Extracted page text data
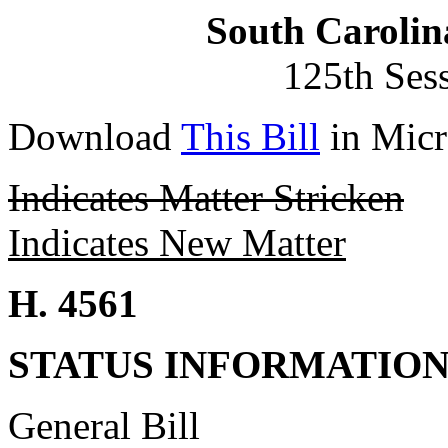
South Carolin
125th Ses
Download
This Bill
in Micr
Indicates Matter Stricken
Indicates New Matter
H. 4561
STATUS INFORMATIO
General Bill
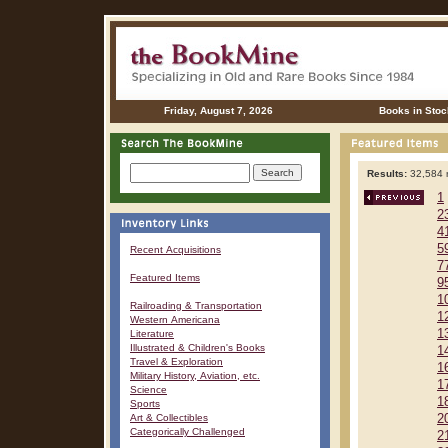
Friday, August 7, 2026
Books in Stoc
Results:
32,584 r
1
2
4
5
Recent Acquisitions
7
Featured Items
9
1
Railroading & Transportation
1
Western Americana
1
Literature
Illustrated & Children's Books
1
Travel & Exploration
1
Military History, Aviation, etc.
1
Science
1
Sports
Art & Collectibles
2
Categorically Challenged
2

### [What this task involves]
The records above should be repeated exactly, with every picture omitted.

### [Answer area]
South Carolin
125th Ses
Download
This Bill
in Micr
Indicates Matter Stricken
Indicates New Matter
H. 4561
STATUS INFORMATIO
General Bill
Friday, August 7, 2026
Books in Stoc
Results:
32,584 r
1
2
4
5
Recent Acquisitions
7
Featured Items
9
1
Railroading & Transportation
1
Western Americana
1
Literature
Illustrated & Children's Books
1
Travel & Exploration
1
Military History, Aviation, etc.
1
Science
1
Sports
Art & Collectibles
2
Categorically Challenged
2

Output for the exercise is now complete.